Example 9 Density of Form CSIII

[0097] About 500 mg of powder were added into a 5-mL measuring cylinder and bulk volume was recorded. Then the powder was tapped for 1250 times by ZS-2E tap density tester to make it in the tightest state and the tapped volume was recorded. The bulk density and tapped density were calculated.
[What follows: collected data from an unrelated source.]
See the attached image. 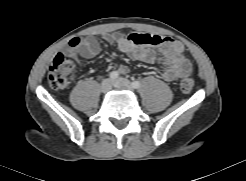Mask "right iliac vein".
<instances>
[{"mask_svg":"<svg viewBox=\"0 0 246 181\" xmlns=\"http://www.w3.org/2000/svg\"><path fill=\"white\" fill-rule=\"evenodd\" d=\"M112 88V81L110 79H105L101 84V91L103 93H108Z\"/></svg>","mask_w":246,"mask_h":181,"instance_id":"1","label":"right iliac vein"}]
</instances>
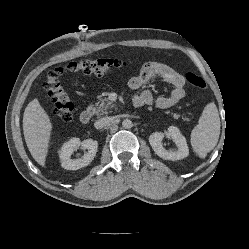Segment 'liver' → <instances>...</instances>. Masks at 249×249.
Listing matches in <instances>:
<instances>
[{"label":"liver","mask_w":249,"mask_h":249,"mask_svg":"<svg viewBox=\"0 0 249 249\" xmlns=\"http://www.w3.org/2000/svg\"><path fill=\"white\" fill-rule=\"evenodd\" d=\"M52 123L38 99H33L25 108L23 115V133L27 147L34 160L45 165Z\"/></svg>","instance_id":"obj_1"}]
</instances>
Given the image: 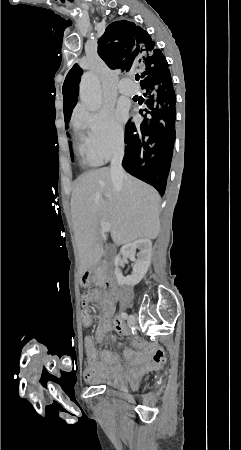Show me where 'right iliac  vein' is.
<instances>
[{"label":"right iliac vein","mask_w":241,"mask_h":450,"mask_svg":"<svg viewBox=\"0 0 241 450\" xmlns=\"http://www.w3.org/2000/svg\"><path fill=\"white\" fill-rule=\"evenodd\" d=\"M134 324H135V318H134L133 315H131V316H129V318H128V326H129V328L133 327Z\"/></svg>","instance_id":"63e3f726"}]
</instances>
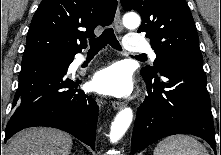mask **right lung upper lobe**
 <instances>
[{
    "mask_svg": "<svg viewBox=\"0 0 221 155\" xmlns=\"http://www.w3.org/2000/svg\"><path fill=\"white\" fill-rule=\"evenodd\" d=\"M116 0H42L27 34L23 57L53 54L74 57L86 48L97 26L110 25Z\"/></svg>",
    "mask_w": 221,
    "mask_h": 155,
    "instance_id": "right-lung-upper-lobe-1",
    "label": "right lung upper lobe"
}]
</instances>
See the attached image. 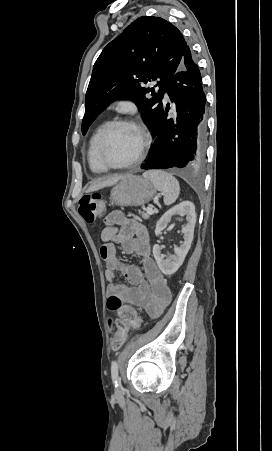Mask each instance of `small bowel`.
<instances>
[{"instance_id":"obj_1","label":"small bowel","mask_w":272,"mask_h":451,"mask_svg":"<svg viewBox=\"0 0 272 451\" xmlns=\"http://www.w3.org/2000/svg\"><path fill=\"white\" fill-rule=\"evenodd\" d=\"M100 238L99 253L105 262V278L109 281L108 296L118 295L121 301L146 310L150 316L160 315L171 302L172 294L152 258L146 228L114 211L106 216ZM116 245H120L124 253L140 257V264L123 262ZM117 273L126 279V284L114 282Z\"/></svg>"}]
</instances>
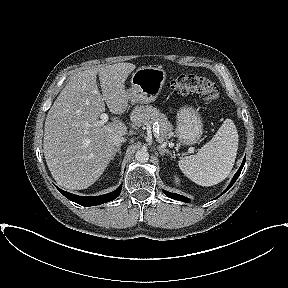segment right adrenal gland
<instances>
[{"mask_svg": "<svg viewBox=\"0 0 288 288\" xmlns=\"http://www.w3.org/2000/svg\"><path fill=\"white\" fill-rule=\"evenodd\" d=\"M116 153H118L119 156L121 157V144L119 146H117L115 155H116ZM113 159H114V157H113Z\"/></svg>", "mask_w": 288, "mask_h": 288, "instance_id": "right-adrenal-gland-1", "label": "right adrenal gland"}]
</instances>
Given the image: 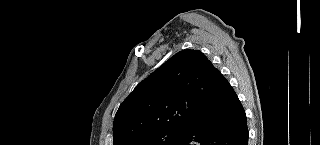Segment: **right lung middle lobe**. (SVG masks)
I'll use <instances>...</instances> for the list:
<instances>
[{"label": "right lung middle lobe", "mask_w": 320, "mask_h": 145, "mask_svg": "<svg viewBox=\"0 0 320 145\" xmlns=\"http://www.w3.org/2000/svg\"><path fill=\"white\" fill-rule=\"evenodd\" d=\"M184 129L181 127L158 130L141 137L130 145H173L183 134Z\"/></svg>", "instance_id": "dd1d6c3e"}]
</instances>
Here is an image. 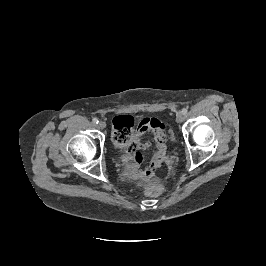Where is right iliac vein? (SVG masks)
Segmentation results:
<instances>
[{
	"label": "right iliac vein",
	"instance_id": "obj_1",
	"mask_svg": "<svg viewBox=\"0 0 266 266\" xmlns=\"http://www.w3.org/2000/svg\"><path fill=\"white\" fill-rule=\"evenodd\" d=\"M98 127H99L100 129H104V128L106 127V124H105L103 121H100V122L98 123Z\"/></svg>",
	"mask_w": 266,
	"mask_h": 266
}]
</instances>
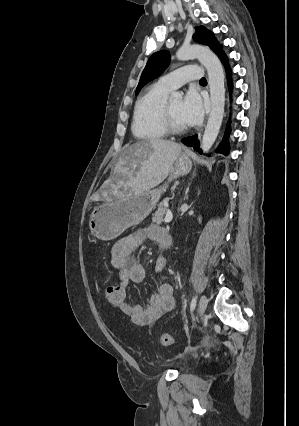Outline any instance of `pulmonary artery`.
Segmentation results:
<instances>
[{
  "label": "pulmonary artery",
  "instance_id": "obj_1",
  "mask_svg": "<svg viewBox=\"0 0 299 426\" xmlns=\"http://www.w3.org/2000/svg\"><path fill=\"white\" fill-rule=\"evenodd\" d=\"M202 76V70L196 65H187L178 68L159 79V83L169 90H174L193 80H198Z\"/></svg>",
  "mask_w": 299,
  "mask_h": 426
}]
</instances>
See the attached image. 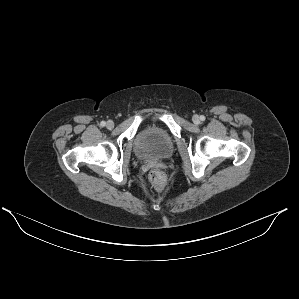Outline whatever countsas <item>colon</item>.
<instances>
[{
    "label": "colon",
    "mask_w": 299,
    "mask_h": 299,
    "mask_svg": "<svg viewBox=\"0 0 299 299\" xmlns=\"http://www.w3.org/2000/svg\"><path fill=\"white\" fill-rule=\"evenodd\" d=\"M149 181L156 190H162L166 185V177L159 170H152L149 173Z\"/></svg>",
    "instance_id": "obj_1"
}]
</instances>
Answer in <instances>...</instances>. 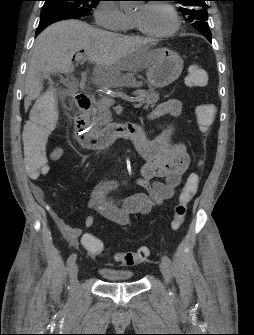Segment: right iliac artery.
Segmentation results:
<instances>
[{
	"label": "right iliac artery",
	"mask_w": 254,
	"mask_h": 335,
	"mask_svg": "<svg viewBox=\"0 0 254 335\" xmlns=\"http://www.w3.org/2000/svg\"><path fill=\"white\" fill-rule=\"evenodd\" d=\"M77 258V254L73 253L69 256L68 261H67V265L69 268H72V266L75 264Z\"/></svg>",
	"instance_id": "82829eb1"
}]
</instances>
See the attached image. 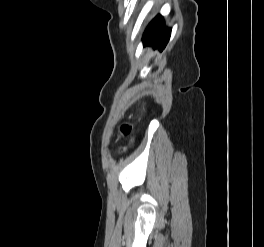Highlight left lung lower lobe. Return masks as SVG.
<instances>
[{
  "mask_svg": "<svg viewBox=\"0 0 264 247\" xmlns=\"http://www.w3.org/2000/svg\"><path fill=\"white\" fill-rule=\"evenodd\" d=\"M171 29L164 26L163 17L157 15L148 25L143 35L144 46L151 45L162 51L169 41Z\"/></svg>",
  "mask_w": 264,
  "mask_h": 247,
  "instance_id": "0a47b994",
  "label": "left lung lower lobe"
}]
</instances>
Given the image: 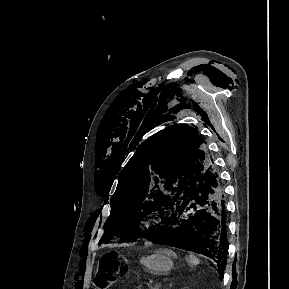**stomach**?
Instances as JSON below:
<instances>
[{
	"mask_svg": "<svg viewBox=\"0 0 289 289\" xmlns=\"http://www.w3.org/2000/svg\"><path fill=\"white\" fill-rule=\"evenodd\" d=\"M140 263L151 274L166 273L173 267L172 252L167 249L158 250L154 254L141 257Z\"/></svg>",
	"mask_w": 289,
	"mask_h": 289,
	"instance_id": "1",
	"label": "stomach"
}]
</instances>
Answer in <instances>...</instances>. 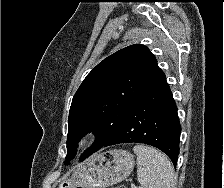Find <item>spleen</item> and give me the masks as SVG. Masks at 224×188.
Segmentation results:
<instances>
[{
  "label": "spleen",
  "mask_w": 224,
  "mask_h": 188,
  "mask_svg": "<svg viewBox=\"0 0 224 188\" xmlns=\"http://www.w3.org/2000/svg\"><path fill=\"white\" fill-rule=\"evenodd\" d=\"M133 150L137 155L140 188H174V169L166 155L144 144L135 145Z\"/></svg>",
  "instance_id": "3e777b00"
}]
</instances>
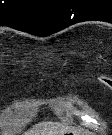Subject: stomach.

Results of density of Form CSIII and Form A are shown in table 5.

[0097] TABLE-US-00005 Form Bulk density (g/mL) Tapped density (g/mL) Form A 0.3899 0.5199 Form CSIII 0.4276 0.5987

[0098] The results indicate that the density of Form CSIII is higher than that of Form A.

[0099] The examples described above are only for illustrating the technical concepts and features of the present disclosure and intended to make those skilled in the art being able to understand the present disclosure and thereby implement it and should not be concluded to limit the protective scope of this disclosure. Any equivalent variations or modifications according to the spirit of the present disclosure should be covered by the protective scope of the present disclosure.